/---

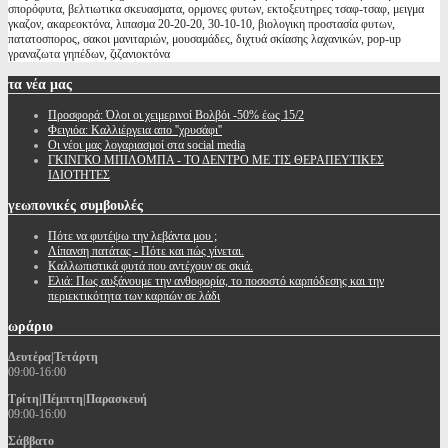
σπορόφυτα, βελτιωτικα σκευασματα, ορμονες φυτων, εκτοξευτηρες τσαφ-τσαφ, μειγμα
γκαζον, ακαρεοκτόνα, λιπασμα 20-20-20, 30-10-10, βιολογικη προστασία φυτων,
πατατοσπορος, σακοι μανιταριών, μουσαμάδες, διχτυά σκίασης λαχανικών, pop-up
γραναζωτα γηπέδων, ζιζανιοκτόνα
τα
νέα μας
Προσφορά: Όλοι οι χειμερινοί Βολβόι -50% έως 15/2
Φειγιόα: Καλλιέργεια απο ''χρυσάφι''
Oι νέοι μας λογαριασμοί στα social media
ΓΚΙΝΓΚΟ ΜΠΙΛΟΜΠΑ - ΤΟ ΔΕΝΤΡΟ ΜΕ ΤΙΣ ΘΕΡΑΠΕΥΤΙΚΕΣ
ΙΔΙΟΤΗΤΕΣ
γεωπονικές
συμβουλές
Πότε να φυτέψω την λεβάντα μου ;
Λίπανση πατάτας - Πότε και πώς γίνεται.
Καλλωπιστικά φυτά που αντέχουν σε σκιά.
Ελιά: Πως αυξάνουμε την ανθοφορία, το ποσοστό καρπόδεσης και την
περιεκτικότητα των καρπών σε λάδι
ωράριο
Δευτέρα|Τετάρτη
09:00-16:00
Τρίτη|Πέμπτη|Παρασκευή
09:00-16:00
Σάββατο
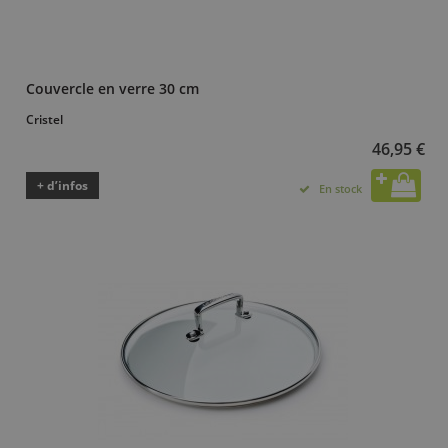
Couvercle en verre 30 cm
Cristel
46,95 €
+ d’infos
En stock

\---

• [What you are asked to do]
What lines in the material above include "Πότε"? Copy every one of them.

• [Result of the exercise]
Πότε να φυτέψω την λεβάντα μου ;
Λίπανση πατάτας - Πότε και πώς γίνεται.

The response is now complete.